> **Problem details**
Among the entries below, find the line with "8 800 555 18 40" and the line with "в среде защитного". Return exactly those lines and every line between them, but no pictures.

Collected data:

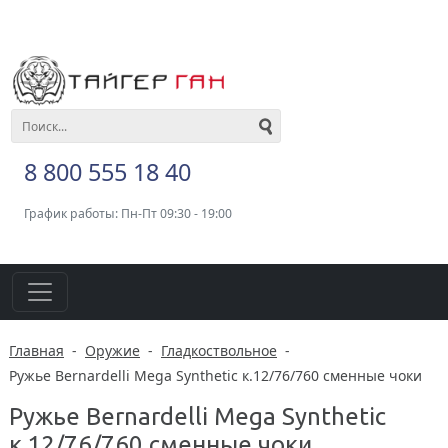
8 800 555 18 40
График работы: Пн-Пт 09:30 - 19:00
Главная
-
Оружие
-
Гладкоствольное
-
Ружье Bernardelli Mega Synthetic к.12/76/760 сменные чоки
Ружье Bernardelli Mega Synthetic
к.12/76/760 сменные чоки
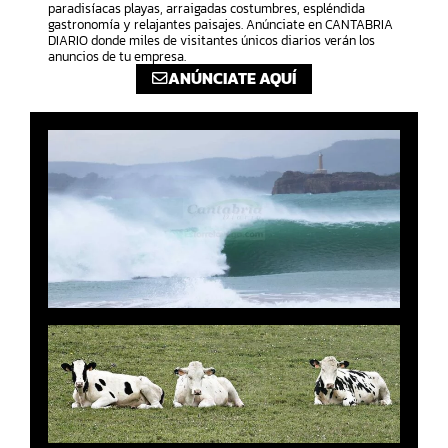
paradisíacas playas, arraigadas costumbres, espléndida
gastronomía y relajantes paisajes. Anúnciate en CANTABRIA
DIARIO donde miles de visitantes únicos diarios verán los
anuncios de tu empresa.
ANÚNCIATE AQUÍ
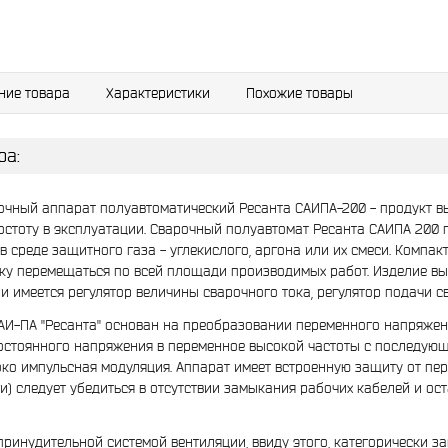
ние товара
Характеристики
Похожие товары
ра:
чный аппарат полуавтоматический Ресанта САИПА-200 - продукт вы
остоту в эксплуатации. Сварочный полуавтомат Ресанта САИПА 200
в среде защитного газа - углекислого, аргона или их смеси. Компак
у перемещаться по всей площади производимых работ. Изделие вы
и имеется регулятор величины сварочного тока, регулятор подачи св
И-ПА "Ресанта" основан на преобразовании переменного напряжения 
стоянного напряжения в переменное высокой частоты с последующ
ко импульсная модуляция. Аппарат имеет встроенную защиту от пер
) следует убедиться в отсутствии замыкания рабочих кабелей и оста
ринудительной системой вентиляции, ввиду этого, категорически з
==
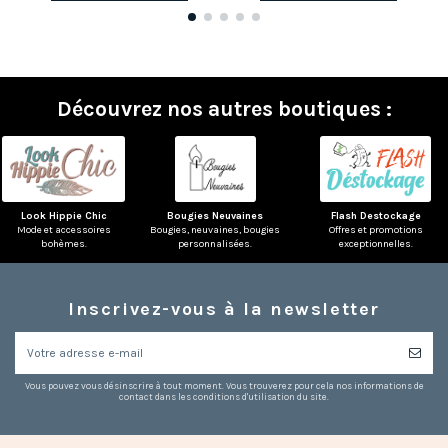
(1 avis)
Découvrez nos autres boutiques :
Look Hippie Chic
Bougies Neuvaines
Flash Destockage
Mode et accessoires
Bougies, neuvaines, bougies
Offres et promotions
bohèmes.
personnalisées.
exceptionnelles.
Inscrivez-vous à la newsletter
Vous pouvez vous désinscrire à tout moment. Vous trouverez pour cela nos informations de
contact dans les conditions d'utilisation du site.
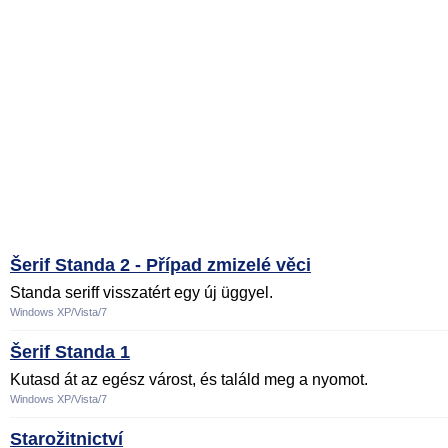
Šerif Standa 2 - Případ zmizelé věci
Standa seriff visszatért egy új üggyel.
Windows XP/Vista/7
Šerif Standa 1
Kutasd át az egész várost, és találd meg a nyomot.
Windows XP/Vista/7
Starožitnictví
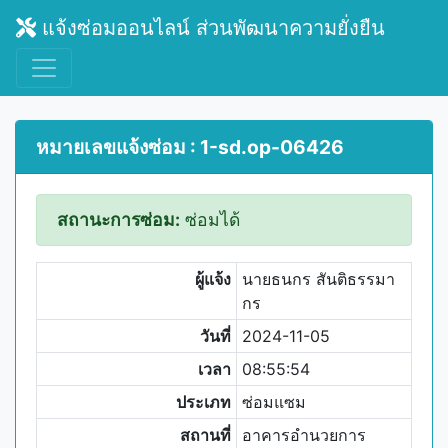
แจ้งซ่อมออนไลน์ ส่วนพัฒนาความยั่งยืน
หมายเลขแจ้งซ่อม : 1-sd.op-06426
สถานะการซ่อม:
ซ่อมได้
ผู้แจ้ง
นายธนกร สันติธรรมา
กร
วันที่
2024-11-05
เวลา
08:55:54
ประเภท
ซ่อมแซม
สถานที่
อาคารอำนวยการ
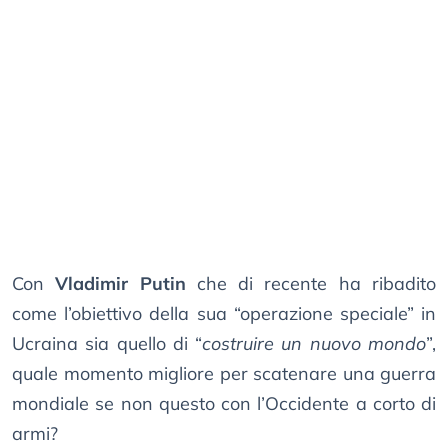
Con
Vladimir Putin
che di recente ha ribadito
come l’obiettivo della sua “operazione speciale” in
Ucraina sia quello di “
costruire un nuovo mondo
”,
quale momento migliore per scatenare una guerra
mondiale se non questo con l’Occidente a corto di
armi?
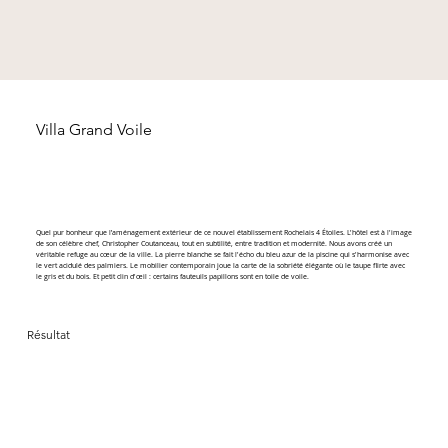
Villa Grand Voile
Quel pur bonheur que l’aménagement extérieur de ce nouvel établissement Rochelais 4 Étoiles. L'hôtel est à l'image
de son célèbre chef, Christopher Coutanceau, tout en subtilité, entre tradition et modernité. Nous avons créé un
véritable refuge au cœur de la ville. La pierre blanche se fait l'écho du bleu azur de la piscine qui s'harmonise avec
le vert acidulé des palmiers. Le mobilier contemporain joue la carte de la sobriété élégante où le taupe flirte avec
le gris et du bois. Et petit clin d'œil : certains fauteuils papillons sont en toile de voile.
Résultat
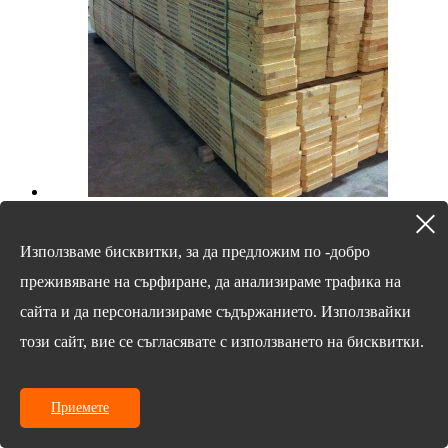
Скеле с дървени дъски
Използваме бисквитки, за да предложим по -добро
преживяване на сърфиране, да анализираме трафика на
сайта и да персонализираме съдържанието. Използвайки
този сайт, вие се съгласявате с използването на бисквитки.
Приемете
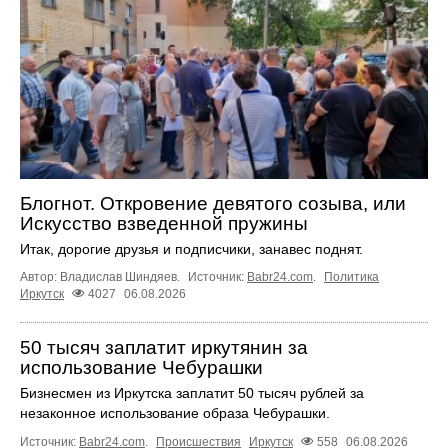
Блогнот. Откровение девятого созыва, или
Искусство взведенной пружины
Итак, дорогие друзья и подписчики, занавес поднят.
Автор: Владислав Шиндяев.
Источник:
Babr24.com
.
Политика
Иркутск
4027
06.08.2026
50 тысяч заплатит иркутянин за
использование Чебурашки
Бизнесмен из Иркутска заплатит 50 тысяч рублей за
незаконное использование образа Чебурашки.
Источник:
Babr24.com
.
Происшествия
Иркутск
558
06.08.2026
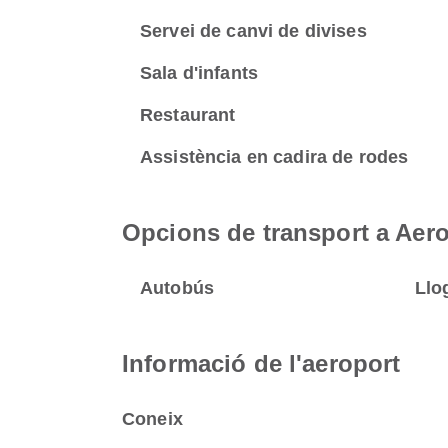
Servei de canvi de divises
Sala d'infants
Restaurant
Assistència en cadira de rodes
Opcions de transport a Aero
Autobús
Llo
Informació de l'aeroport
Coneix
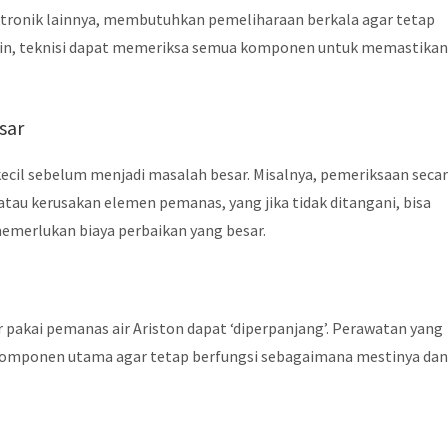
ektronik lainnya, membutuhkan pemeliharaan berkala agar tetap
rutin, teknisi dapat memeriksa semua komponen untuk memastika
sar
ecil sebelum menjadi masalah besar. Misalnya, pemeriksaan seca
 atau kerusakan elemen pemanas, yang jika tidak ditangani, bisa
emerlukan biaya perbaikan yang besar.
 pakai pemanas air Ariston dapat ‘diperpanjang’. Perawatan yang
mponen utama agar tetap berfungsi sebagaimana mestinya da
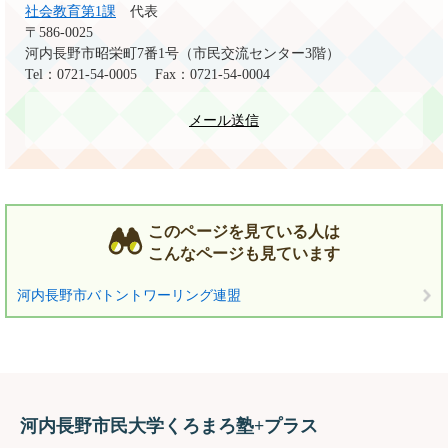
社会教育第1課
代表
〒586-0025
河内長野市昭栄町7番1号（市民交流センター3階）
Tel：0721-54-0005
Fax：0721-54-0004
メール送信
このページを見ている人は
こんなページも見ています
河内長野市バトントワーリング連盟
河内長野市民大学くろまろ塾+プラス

> **Answer box**
8 800 555 18 40
График работы: Пн-Пт 09:30 - 19:00
Главная
-
Оружие
-
Гладкоствольное
-
Ружье Bernardelli Mega Synthetic к.12/76/760 сменные чоки
Ружье Bernardelli Mega Synthetic
к.12/76/760 сменные чоки
paradisíacas playas, arraigadas costumbres, espléndida
gastronomía y relajantes paisajes. Anúnciate en CANTABRIA
DIARIO donde miles de visitantes únicos diarios verán los
anuncios de tu empresa.
ANÚNCIATE AQUÍ
ние товара
Характеристики
Похожие товары
ра:
чный аппарат полуавтоматический Ресанта САИПА-200 - продукт вы
остоту в эксплуатации. Сварочный полуавтомат Ресанта САИПА 200
в среде защитного газа - углекислого, аргона или их смеси. Компак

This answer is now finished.